◆ Stored data:
----------------------------------------

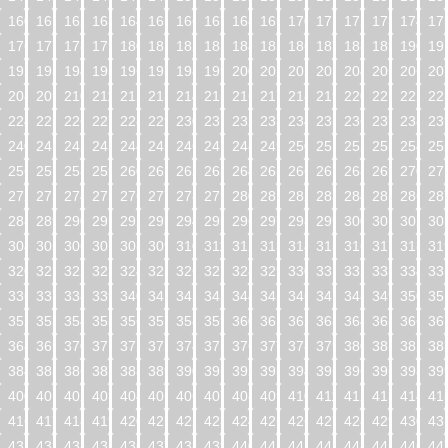
160
161
162
163
164
165
166
167
168
169
170
171
172
173
174
17
176
177
178
179
180
181
182
183
184
185
186
187
188
189
190
19
192
193
194
195
196
197
198
199
200
201
202
203
204
205
206
20
208
209
210
211
212
213
214
215
216
217
218
219
220
221
222
22
224
225
226
227
228
229
230
231
232
233
234
235
236
237
238
23
240
241
242
243
244
245
246
247
248
249
250
251
252
253
254
25
256
257
258
259
260
261
262
263
264
265
266
267
268
269
270
27
272
273
274
275
276
277
278
279
280
281
282
283
284
285
286
28
288
289
290
291
292
293
294
295
296
297
298
299
300
301
302
30
304
305
306
307
308
309
310
311
312
313
314
315
316
317
318
31
320
321
322
323
324
325
326
327
328
329
330
331
332
333
334
33
336
337
338
339
340
341
342
343
344
345
346
347
348
349
350
35
352
353
354
355
356
357
358
359
360
361
362
363
364
365
366
36
368
369
370
371
372
373
374
375
376
377
378
379
380
381
382
38
384
385
386
387
388
389
390
391
392
393
394
395
396
397
398
39
400
401
402
403
404
405
406
407
408
409
410
411
412
413
414
41
416
417
418
419
420
421
422
423
424
425
426
427
428
429
430
43
432
433
434
435
436
437
438
439
440
441
442
443
444
445
446
44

----------------------------------------

◆ Your instructions: The records above are to be copied exactly, with no pictures carried over.

◆ Answer section:
160
161
162
163
164
165
166
167
168
169
170
171
172
173
174
17
176
177
178
179
180
181
182
183
184
185
186
187
188
189
190
19
192
193
194
195
196
197
198
199
200
201
202
203
204
205
206
20
208
209
210
211
212
213
214
215
216
217
218
219
220
221
222
22
224
225
226
227
228
229
230
231
232
233
234
235
236
237
238
23
240
241
242
243
244
245
246
247
248
249
250
251
252
253
254
25
256
257
258
259
260
261
262
263
264
265
266
267
268
269
270
27
272
273
274
275
276
277
278
279
280
281
282
283
284
285
286
28
288
289
290
291
292
293
294
295
296
297
298
299
300
301
302
30
304
305
306
307
308
309
310
311
312
313
314
315
316
317
318
31
320
321
322
323
324
325
326
327
328
329
330
331
332
333
334
33
336
337
338
339
340
341
342
343
344
345
346
347
348
349
350
35
352
353
354
355
356
357
358
359
360
361
362
363
364
365
366
36
368
369
370
371
372
373
374
375
376
377
378
379
380
381
382
38
384
385
386
387
388
389
390
391
392
393
394
395
396
397
398
39
400
401
402
403
404
405
406
407
408
409
410
411
412
413
414
41
416
417
418
419
420
421
422
423
424
425
426
427
428
429
430
43
432
433
434
435
436
437
438
439
440
441
442
443
444
445
446
44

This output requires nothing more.